**Task brief**
Give the entries again exactly; drop the pictures.

(Stored data entries)
========================
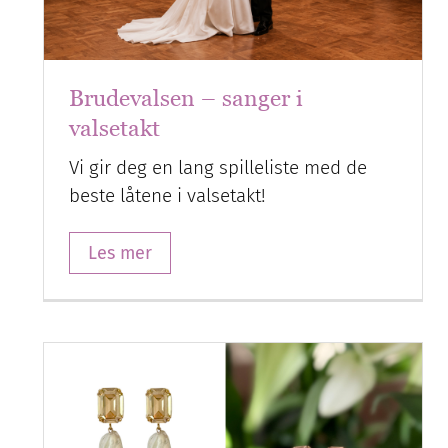
Brudevalsen – sanger i
valsetakt
Vi gir deg en lang spilleliste med de
beste låtene i valsetakt!
Les mer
========================
**Answer box**
Brudevalsen – sanger i
valsetakt
Vi gir deg en lang spilleliste med de
beste låtene i valsetakt!
Les mer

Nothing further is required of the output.